И так - во всем. Настоящими научными советниками Наполеона в делах развития промышленности, всего хозяйства могли быть лишь люди, столь же динамичного склада, как и он сам. И такие ученые были, они блестяще проявили себя во время якобинской диктатуры, и лидером их не без основания Наполеон считал Монжа, которого, как и в Египте, не отпускал от себя ни на шаг.

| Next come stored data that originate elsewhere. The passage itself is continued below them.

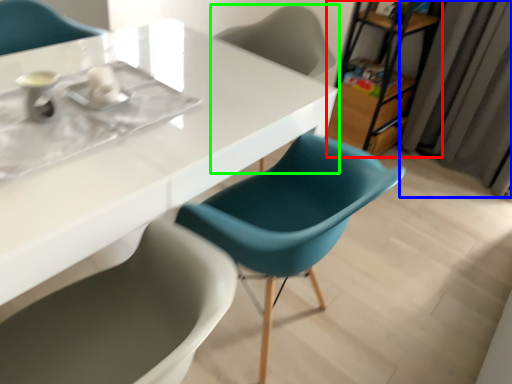 Question: Estimate the real-world distances between objects in this image. Which object is closer to bookshelf (highlighted by a red box), curtain (highlighted by a blue box) or chair (highlighted by a green box)?

Choices:
 (A) curtain
 (B) chair

Answer: (A) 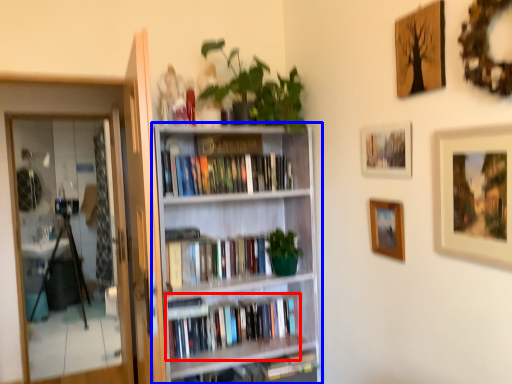 Question: Which object is closer to the camera taking this photo, book (highlighted by a red box) or bookcase (highlighted by a blue box)?

Choices:
 (A) book
 (B) bookcase

Answer: (B) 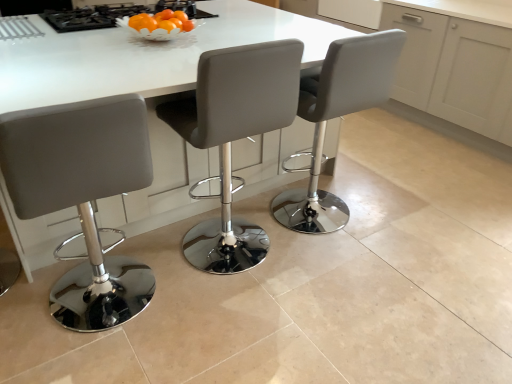 Question: From the image's perspective, is matte gray stool at center, the 2th chair when ordered from left to right, above or below white glossy table at center?

Choices:
 (A) below
 (B) above

Answer: (A)

Question: Would you say matte gray stool at center, the 2th chair when ordered from right to left, is inside or outside white glossy table at center?

Choices:
 (A) inside
 (B) outside

Answer: (A)

Question: Which object is the farthest from the black glass gas stove at upper center?

Choices:
 (A) white glossy table at center
 (B) white matte cabinet at upper center
 (C) matte gray stool at center, acting as the first chair starting from the left
 (D) matte gray stool at center, the 2th chair when ordered from right to left
 (E) white leather stool at center, placed as the third chair when sorted from left to right

Answer: (B)

Question: Based on their relative distances, which object is nearer to the black glass gas stove at upper center?

Choices:
 (A) white matte cabinet at upper center
 (B) white leather stool at center, the first chair from the right
 (C) matte gray stool at center, the 2th chair when ordered from left to right
 (D) white glossy table at center
 (E) matte gray stool at center, acting as the first chair starting from the left

Answer: (D) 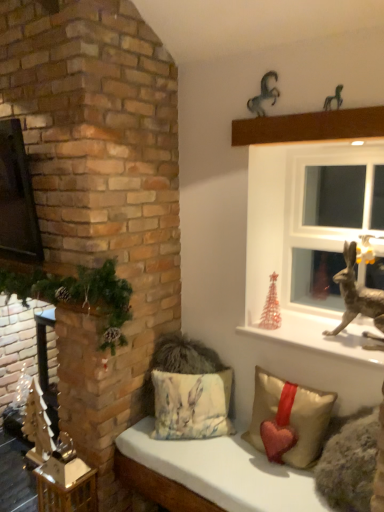 Identify the location of vacant space to the left of white plastic window at upper right. (291, 321).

Работая напряженно с утра до ночи, постоянно занимаясь делами хозяйственными, внутренними, Бонапарт не упускал из поля своего зрения и вопросов внешней политики, в которой проявлял решительность не меньшую, чем на поле боя. Едва заключив с Россией мир, он круто повернул руль: решил вступить с нею в военный союз. И предпринял акцию совершенно необычную, невиданную: приказал вернуть Павлу I шесть тысяч пленных солдат. И не только вернуть, но и предварительно одеть в соответствии с принятой формой одежды их полков, обуть и... вооружить! Павел I, понявший, что с революцией во Франции покончено, не только вступил в диалог с Бонапартом, бывшим республиканским генералом, но и сам предложил ему "великий проект", согласно которому двадцать пять тысяч русских солдат и десять тысяч казаков немедля двинутся к Астрахани. Туда же прибудет, пройдя по Дунаю, Черному и Азовскому морям, французская Рейнская армия в составе тридцати пяти тысяч человек под командованием Массена, которому любезно предлагалось и общее руководство.

Из Астрахани обе армии переправятся через Каспийское море, пройдут Персию и Афганистан, а оттуда ударят по Индии, чтобы "поразить неприятеля в самое сердце" - об этом мы уже слышали.

Вместе с армиями, по замыслу Павла I, должны следовать ученые и художники, искусные техники, изобретатели аэростатов - некий индологический институт, вроде Каирского, о котором Павел, конечно же, знал.

Бонапарт ликовал: "Мы добьемся своей цели, дорогой Монж! Только Россия может быть союзницей Франции. В этом я убежден. Мы сохраним Египет и дойдем до берегов Инда!.." Для столь бурного оптимизма были достаточные основания. Павел не только говорил, но и действовал: по его распоряжению одиннадцать полков двинулись на восток... Однако все переменилось: Павел I пал жертвой дворцового заговора - его убили в собственных покоях Михайловского замка.

"Готово!"- сказал один из заговорщиков. "Довольно ребячиться, ступайте царствовать!"- сказал другой, обращаясь к сыну только что убитого царя... Вскоре молодой император Александр I на официальной церемонии торжественно шел, "предшествуемый убийцами своего деда, сопровождаемый убийцами своего отца и окруженный своими собствейными убийцами".

Узнав об этом событии, Наполеон пришел в ярость. Впрочем, подстрекателей и инициаторов убийства в Михайловском замке он если не увидел, то почувствовал вскоре у себя в Париже.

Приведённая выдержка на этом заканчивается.